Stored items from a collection
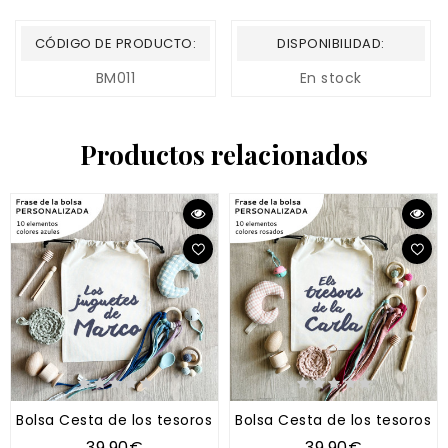
CÓDIGO DE PRODUCTO:
DISPONIBILIDAD:
BM011
En stock
Productos relacionados
Bolsa Cesta de los tesoros "Tipo Montessori" AZUL
Bolsa Cesta de los tesoros "
39,90€
39,90€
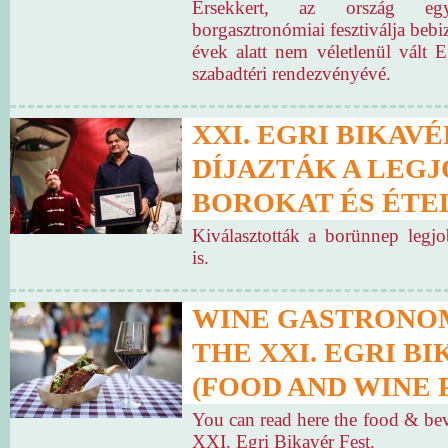
Érsekkert, az ország eg
borgasztronómiai fesztiválja bebi
évek alatt nem véletlenül vált 
szabadtéri rendezvényévé.
XXI. EGRI BIKAVÉ
DÍJAZTÁK A LEG
BOROKAT ÉS ÉTE
Kiválasztották a borünnep legj
is.
WINE GASTRONO
THE XXI. EGRI BI
(FOOD AND WINE 
You can read here the food & be
XXI. Egri Bikavér Fest.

● **WHAT THE TASK REQUIRES**
Retype all the data exactly, please, without pictures.

● **YOUR RESPONSE**
CÓDIGO DE PRODUCTO:
DISPONIBILIDAD:
BM011
En stock
Productos relacionados
Bolsa Cesta de los tesoros "Tipo Montessori" AZUL
Bolsa Cesta de los tesoros "
39,90€
39,90€
Érsekkert, az ország eg
borgasztronómiai fesztiválja bebi
évek alatt nem véletlenül vált 
szabadtéri rendezvényévé.
XXI. EGRI BIKAVÉ
DÍJAZTÁK A LEG
BOROKAT ÉS ÉTE
Kiválasztották a borünnep legj
is.
WINE GASTRONO
THE XXI. EGRI BI
(FOOD AND WINE 
You can read here the food & be
XXI. Egri Bikavér Fest.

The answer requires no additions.